(WHAT THE EXERCISE ASKS) Which of the lines below mention the word "used"? Pull each one out.

(SUPPLIED INFORMATION)
##############################
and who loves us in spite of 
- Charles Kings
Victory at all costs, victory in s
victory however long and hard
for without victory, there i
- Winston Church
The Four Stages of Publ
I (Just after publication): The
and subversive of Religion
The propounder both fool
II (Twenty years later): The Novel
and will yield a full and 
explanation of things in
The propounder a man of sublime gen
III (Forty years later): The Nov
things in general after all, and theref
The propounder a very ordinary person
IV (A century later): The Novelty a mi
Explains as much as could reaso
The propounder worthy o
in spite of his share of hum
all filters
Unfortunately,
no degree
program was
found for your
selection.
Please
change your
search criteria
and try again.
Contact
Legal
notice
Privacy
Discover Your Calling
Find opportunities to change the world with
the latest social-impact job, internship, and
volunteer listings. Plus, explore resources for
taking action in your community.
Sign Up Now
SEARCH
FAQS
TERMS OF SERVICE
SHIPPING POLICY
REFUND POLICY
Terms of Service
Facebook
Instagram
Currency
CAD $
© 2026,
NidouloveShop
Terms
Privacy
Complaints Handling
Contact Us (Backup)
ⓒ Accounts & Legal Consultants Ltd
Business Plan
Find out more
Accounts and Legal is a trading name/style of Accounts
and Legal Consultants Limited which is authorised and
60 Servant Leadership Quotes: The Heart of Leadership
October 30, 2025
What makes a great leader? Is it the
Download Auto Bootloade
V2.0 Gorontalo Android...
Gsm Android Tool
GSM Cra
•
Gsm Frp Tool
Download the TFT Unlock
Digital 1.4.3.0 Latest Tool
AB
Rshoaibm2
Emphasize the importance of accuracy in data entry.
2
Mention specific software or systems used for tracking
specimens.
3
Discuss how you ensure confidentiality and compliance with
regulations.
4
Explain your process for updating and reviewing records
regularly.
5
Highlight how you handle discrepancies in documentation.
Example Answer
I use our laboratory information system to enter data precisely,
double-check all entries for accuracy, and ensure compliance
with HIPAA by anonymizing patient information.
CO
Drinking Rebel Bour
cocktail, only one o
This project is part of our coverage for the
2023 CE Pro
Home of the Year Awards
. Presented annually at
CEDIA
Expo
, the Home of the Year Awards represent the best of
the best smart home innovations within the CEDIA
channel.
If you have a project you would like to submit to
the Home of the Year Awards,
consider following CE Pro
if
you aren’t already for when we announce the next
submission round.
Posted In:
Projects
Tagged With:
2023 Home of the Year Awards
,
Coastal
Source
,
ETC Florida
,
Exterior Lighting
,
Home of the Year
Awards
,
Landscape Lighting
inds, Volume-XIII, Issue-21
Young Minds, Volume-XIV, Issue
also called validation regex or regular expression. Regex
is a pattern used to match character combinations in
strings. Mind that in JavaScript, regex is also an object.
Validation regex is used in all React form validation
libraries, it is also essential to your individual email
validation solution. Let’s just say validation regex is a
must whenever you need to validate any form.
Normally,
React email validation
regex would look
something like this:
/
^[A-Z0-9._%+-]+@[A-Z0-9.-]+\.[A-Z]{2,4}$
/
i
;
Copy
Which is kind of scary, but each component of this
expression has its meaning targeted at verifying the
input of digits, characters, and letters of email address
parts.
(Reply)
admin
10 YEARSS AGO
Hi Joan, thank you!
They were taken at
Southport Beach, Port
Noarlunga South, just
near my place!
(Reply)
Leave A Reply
##############################
(EXERCISE ANSWER)
Mention specific software or systems used for tracking
is a pattern used to match character combinations in
Validation regex is used in all React form validation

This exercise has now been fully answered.